On 20 Sep 2009, at 18:35, James E. wrote:
I feel like I’m missing a major point here. Assuming the table is
correctly range partitioned and indexed, most databases should be
able to handle relatively large table sizes. I agree that is a best
practice to archive old, unused data, but that can likely be done on
a monthly basis, or less often, depending on traffic. Why would you
need to consider a solution that “will ramp up proportionally with
traffic”?
The original poster was asking for the correct way to clean the
sessions table. Although there is no clear cut answer to that one, I
personally feel random number generation is by no means the correct
way to go. Yes, the database should be able to look up sessions very
quickly, but as you pointed out, depending on traffic, it will
eventually drain needless resources as the number of records increase,
both in terms of server cycles and storage.
Now, until cookie-based storage became available, we used the database
for session storage and used quite a few techniques over the years
we’ve been developing Rails apps. As the number of applications
increased, we started handling it differently.

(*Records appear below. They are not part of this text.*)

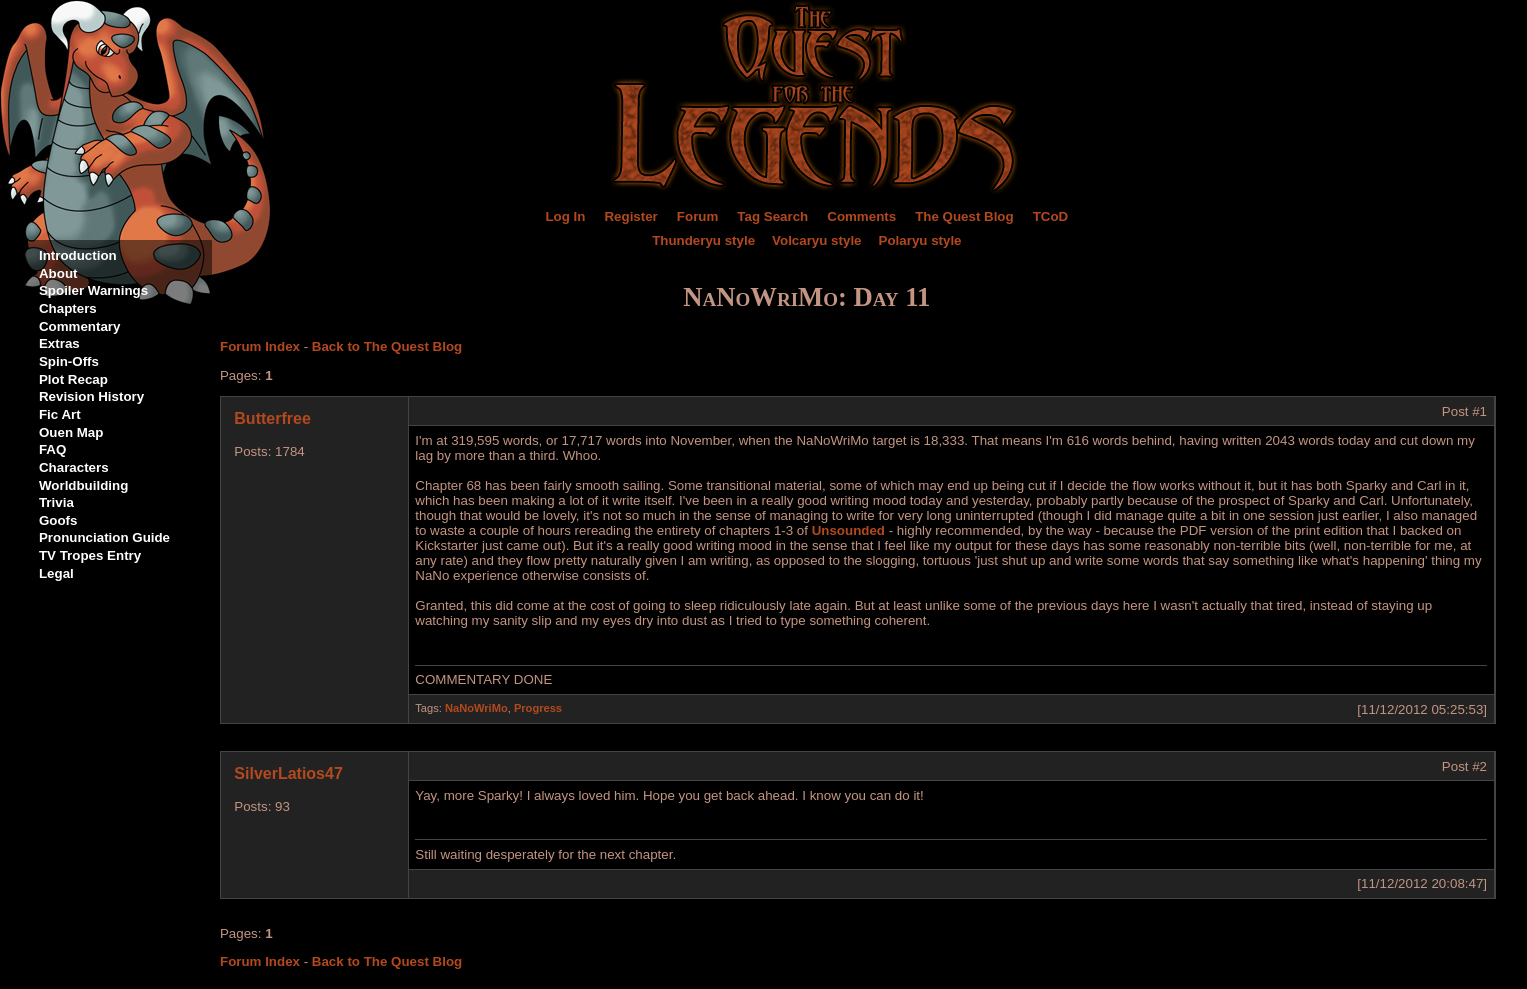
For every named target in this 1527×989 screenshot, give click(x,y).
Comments (861, 216)
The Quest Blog (964, 216)
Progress (538, 708)
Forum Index (260, 346)
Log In (565, 216)
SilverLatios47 (288, 773)
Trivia (56, 502)
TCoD (1051, 216)
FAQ (52, 449)
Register (630, 216)
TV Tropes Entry (90, 555)
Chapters (68, 308)
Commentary (79, 326)
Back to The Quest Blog (387, 346)
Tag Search (772, 216)
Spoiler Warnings (93, 290)
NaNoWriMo (476, 708)
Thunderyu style (703, 240)
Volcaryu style (816, 240)
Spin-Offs (69, 361)
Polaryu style (920, 240)
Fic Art (60, 414)
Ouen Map (71, 432)
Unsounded (848, 530)
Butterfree (272, 418)
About (58, 273)
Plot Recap (73, 379)
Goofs (58, 520)
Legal (56, 573)
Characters (74, 467)
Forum (697, 216)
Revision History (91, 396)
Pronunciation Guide (104, 537)
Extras (59, 343)
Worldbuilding (83, 485)
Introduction (78, 255)
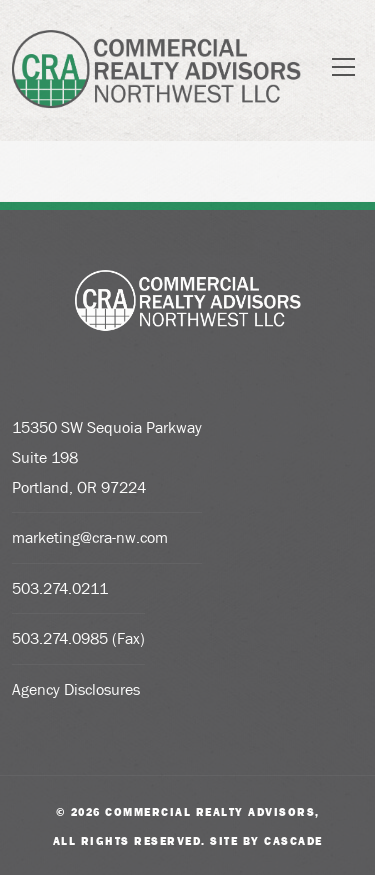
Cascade (293, 841)
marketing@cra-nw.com (90, 537)
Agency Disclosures (76, 689)
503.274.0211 (60, 588)
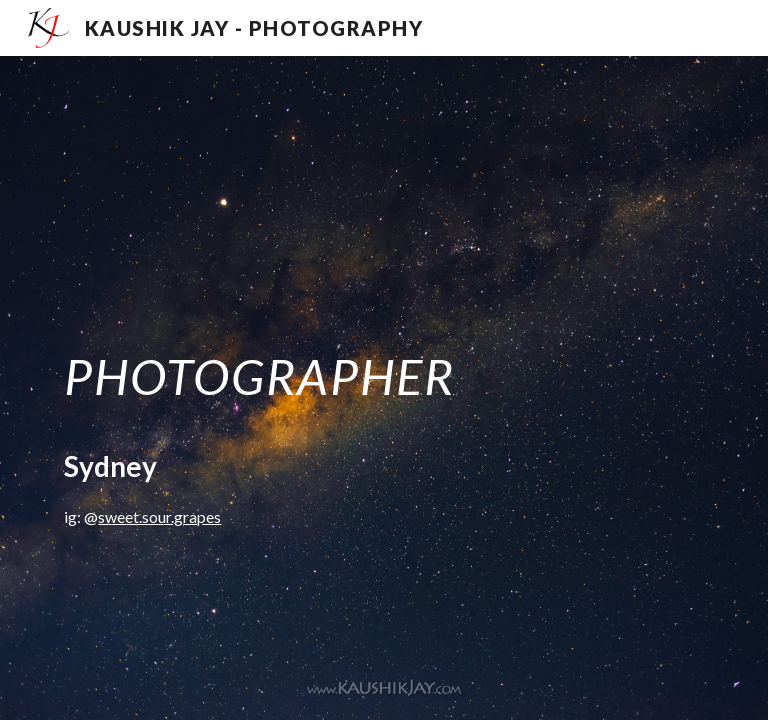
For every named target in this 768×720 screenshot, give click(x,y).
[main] (383, 388)
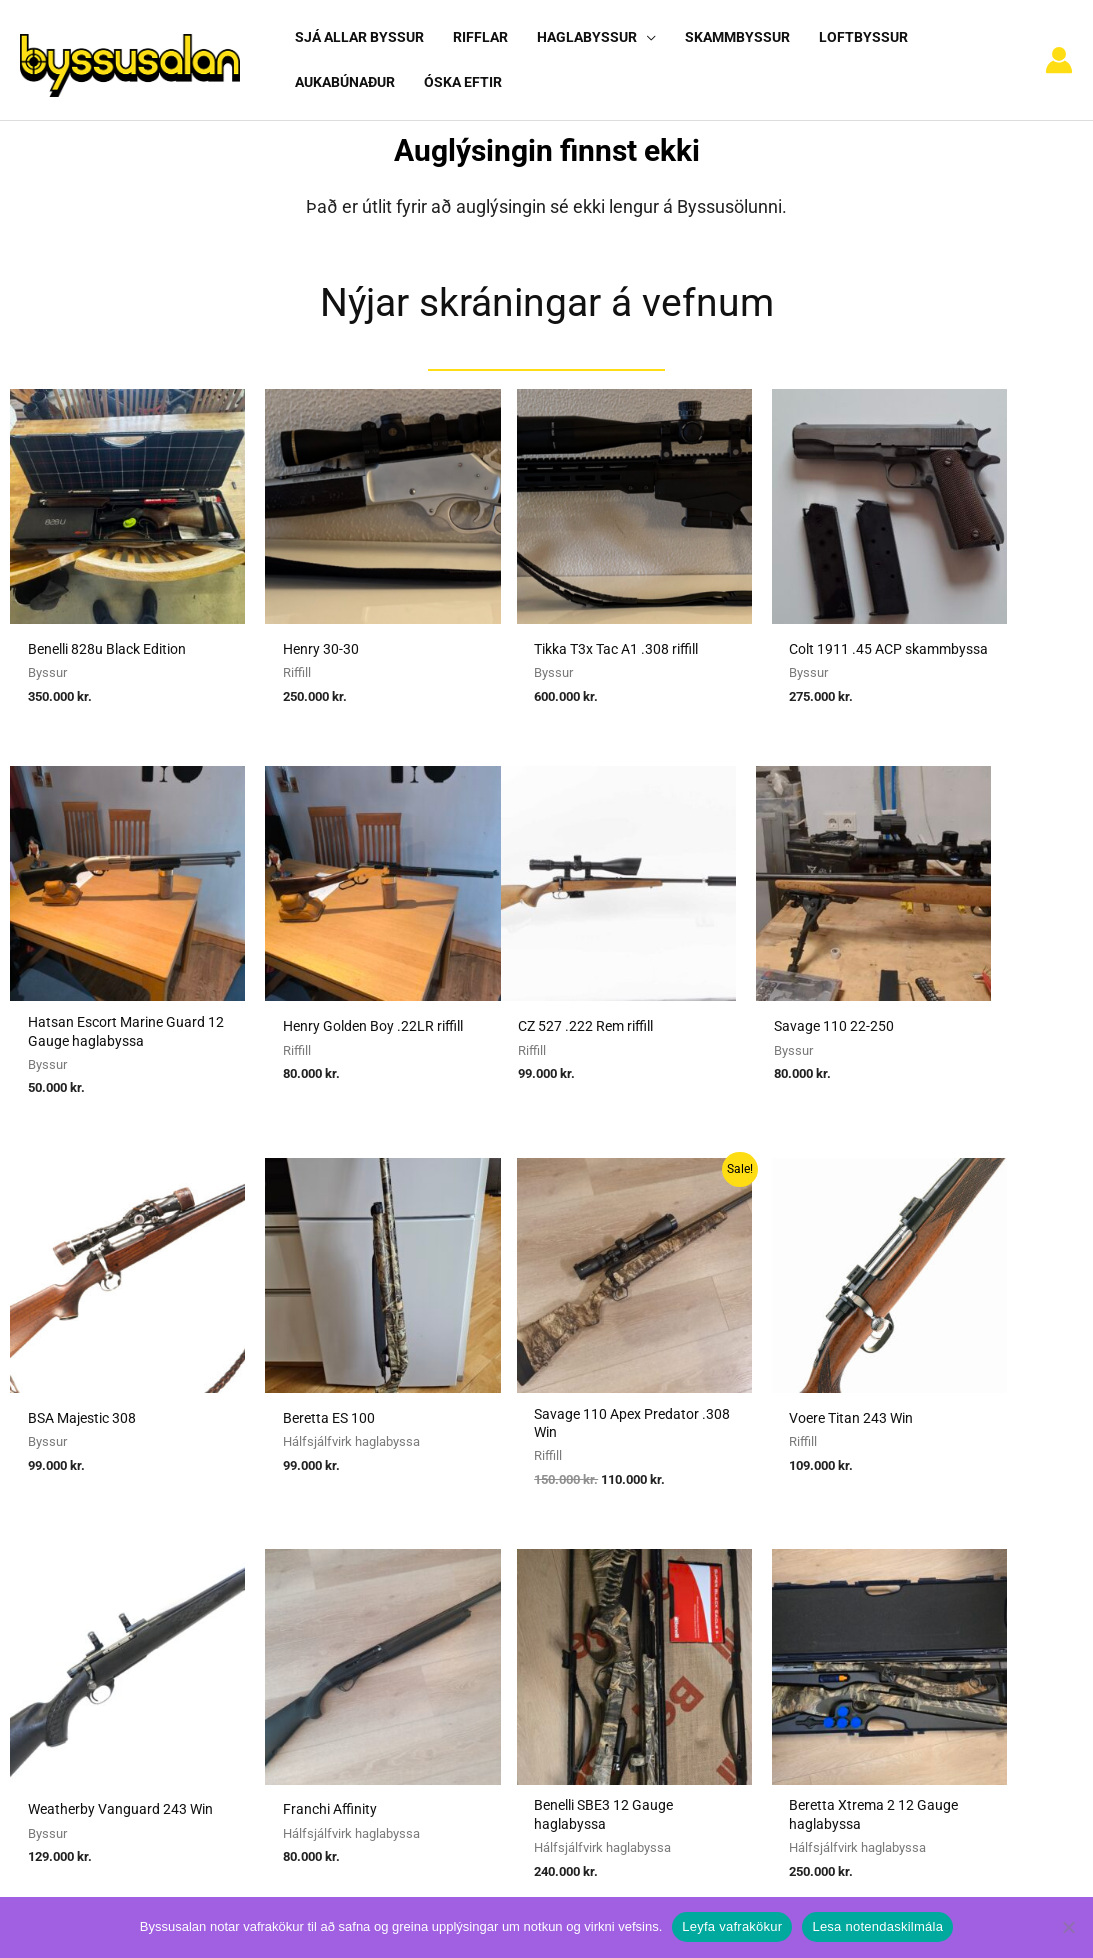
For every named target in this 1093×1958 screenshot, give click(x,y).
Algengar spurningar (839, 1549)
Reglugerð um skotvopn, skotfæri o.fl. (524, 1605)
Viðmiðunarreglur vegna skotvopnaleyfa (530, 1660)
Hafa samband (821, 1633)
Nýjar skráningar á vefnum (547, 284)
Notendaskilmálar (832, 1521)
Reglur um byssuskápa (473, 1633)
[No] (1068, 1927)
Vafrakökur (810, 1605)
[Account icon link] (1059, 52)
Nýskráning (810, 1577)
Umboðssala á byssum (474, 1577)
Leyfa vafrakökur (732, 1926)
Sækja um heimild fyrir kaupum (503, 1521)
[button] (641, 37)
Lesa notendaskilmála (877, 1926)
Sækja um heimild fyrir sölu (490, 1549)
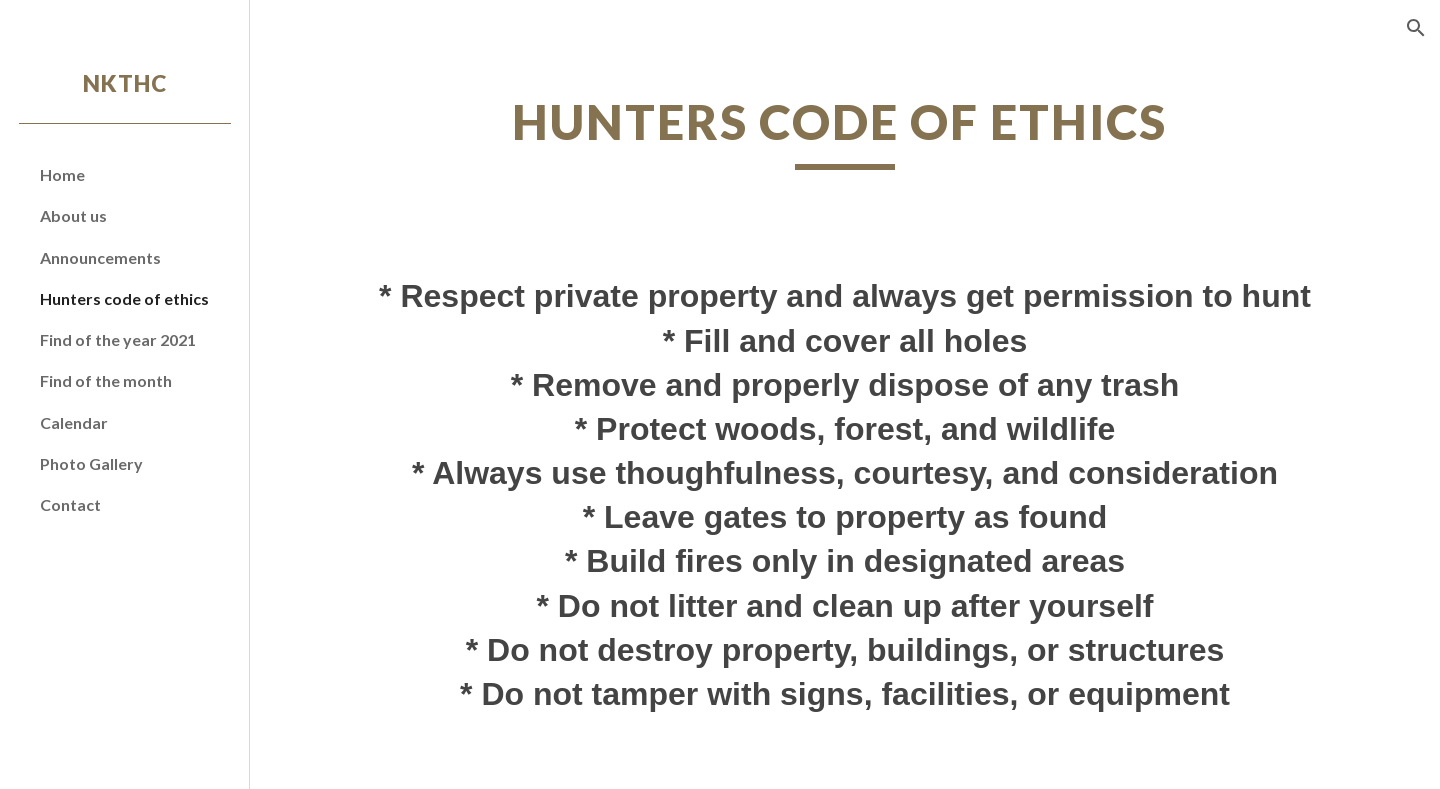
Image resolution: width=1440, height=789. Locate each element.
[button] (1416, 28)
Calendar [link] (74, 422)
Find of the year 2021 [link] (118, 339)
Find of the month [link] (106, 380)
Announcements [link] (100, 257)
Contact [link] (70, 504)
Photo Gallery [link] (91, 463)
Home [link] (62, 174)
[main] (845, 131)
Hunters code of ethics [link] (124, 298)
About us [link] (73, 215)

In rough lines, we used:
- First couple of applications: before_filter triggered by
authentication (or some other action that clearly had to do with
sessions)
- Cron tab that invokes script/runner during low traffic times (the
problem here was that for each of the applications, a whole Rails
instance was started and that consumed quite a bit of memory as the
number of apps increased on the VPS we then had)
- Cron tab that invoked the mysql command line and just went through
all of the databases deleting sessions in one session
The last solution was really quick, used very little resources and
worked fine during the time we actually needed it. It was a little
bash script, nothing special, along the lines of:
mysql -h localhost -u[someuser-with-necessary-privileges] <
sql_commands_file
where sql_commands_file just had a series of commands to clean the
sessions:
USE databasename1
DELETE FROM sessions WHERE NOW() - updated_at > 3600
USE databasename2
DELETE FROM sessions WHERE NOW() - updated_at > 3600
USE databasename3
DELETE FROM sessions WHERE NOW() - updated_at > 3600
I think we cleaned it up a bit by just generating the whole sql
commands sequence in bash using loop script, but you get the picture.